In April 2022, the Commissioner released a report highlighting legal differences between Scotland and other UK jurisdictions regarding biometric data.

In February 2023, the Scottish Liberal Democrats indicated that they wanted the role to include all forms of biometric data including facial recognition as used by private entities such as shops, schools, supermarkets and other public places.

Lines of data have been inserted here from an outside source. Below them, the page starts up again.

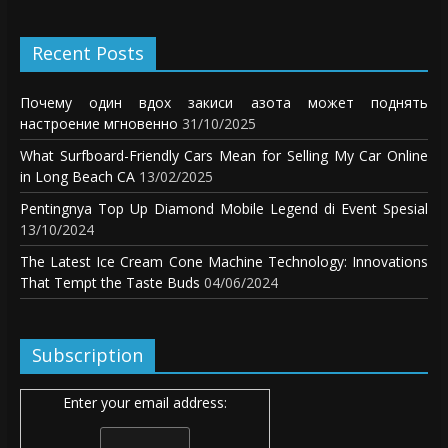
Recent Posts
Почему один вдох закиси азота может поднять
настроение мгновенно
31/10/2025
What Surfboard-Friendly Cars Mean for Selling My Car Online
in Long Beach CA
13/02/2025
Pentingnya Top Up Diamond Mobile Legend di Event Spesial
13/10/2024
The Latest Ice Cream Cone Machine Technology: Innovations
That Tempt the Taste Buds
04/06/2024
Subscription
Enter your email address:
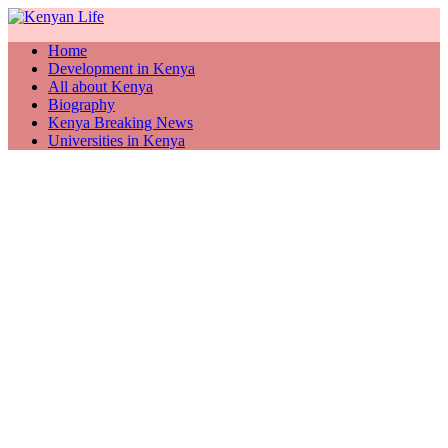
Home
Development in Kenya
All about Kenya
Biography
Kenya Breaking News
Universities in Kenya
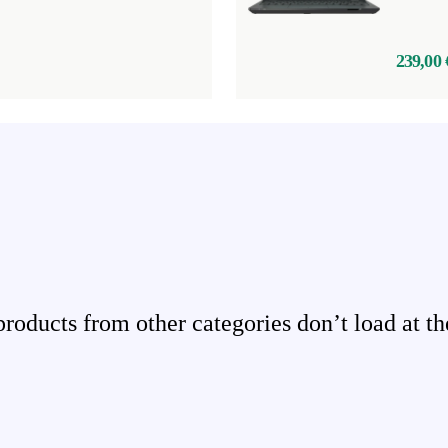
239,00 
ducts from other categories don’t load at th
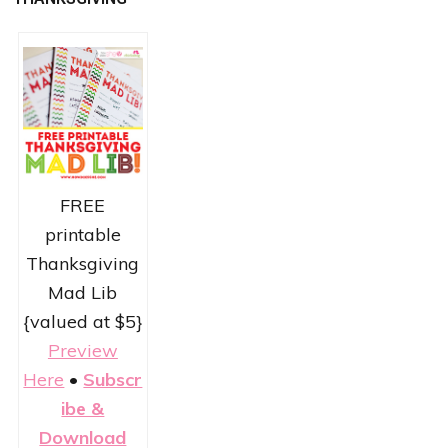
FREE
printable
Thanksgiving
Mad Lib
{valued at $5}
Preview
Here
•
Subscr
ibe &
Download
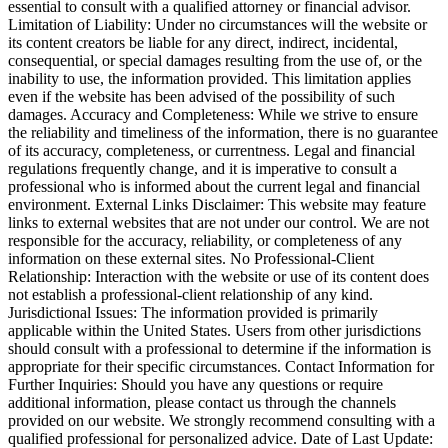
essential to consult with a qualified attorney or financial advisor.
Limitation of Liability: Under no circumstances will the website or
its content creators be liable for any direct, indirect, incidental,
consequential, or special damages resulting from the use of, or the
inability to use, the information provided. This limitation applies
even if the website has been advised of the possibility of such
damages. Accuracy and Completeness: While we strive to ensure
the reliability and timeliness of the information, there is no guarantee
of its accuracy, completeness, or currentness. Legal and financial
regulations frequently change, and it is imperative to consult a
professional who is informed about the current legal and financial
environment. External Links Disclaimer: This website may feature
links to external websites that are not under our control. We are not
responsible for the accuracy, reliability, or completeness of any
information on these external sites. No Professional-Client
Relationship: Interaction with the website or use of its content does
not establish a professional-client relationship of any kind.
Jurisdictional Issues: The information provided is primarily
applicable within the United States. Users from other jurisdictions
should consult with a professional to determine if the information is
appropriate for their specific circumstances. Contact Information for
Further Inquiries: Should you have any questions or require
additional information, please contact us through the channels
provided on our website. We strongly recommend consulting with a
qualified professional for personalized advice. Date of Last Update:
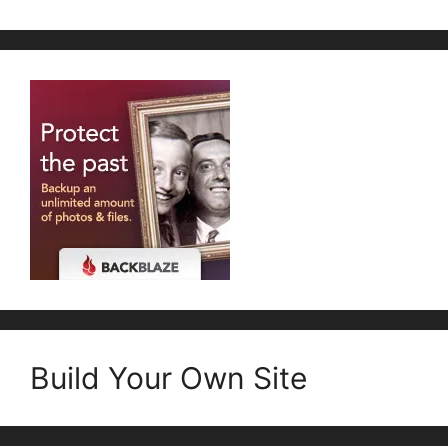
Build Your Own Site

In March 2023 the Scottish Biometrics Commissioner published two joint assurance reviews. The first was a Joint Assurance Review of the acquisition of biometric data from children arrested in ScotlandThe SBC partnered with the Scottish Police Authority and CYCJ (centre for youth and criminal justice) on this report. The second was a Joint Assurance Review on the acquisition of biometric data from vulnerable persons in police custody requiring the support of an Appropriate Adult. The SBC partnered with the Scottish Police Authority on this report.

In March 2024 the SBC published an Assurance Review of the acquisition, use and retention of images and photographs for criminal justice and police purposes.

During 2024 the Commissioner attended the Criminal Justice Committee to discuss Annual Report and Accounts along wit providing a flavour of current and future work. The Commissioner has also attended the Finance and Public Administration Committee as part of the review of the Scotland's Commissioner Landscape.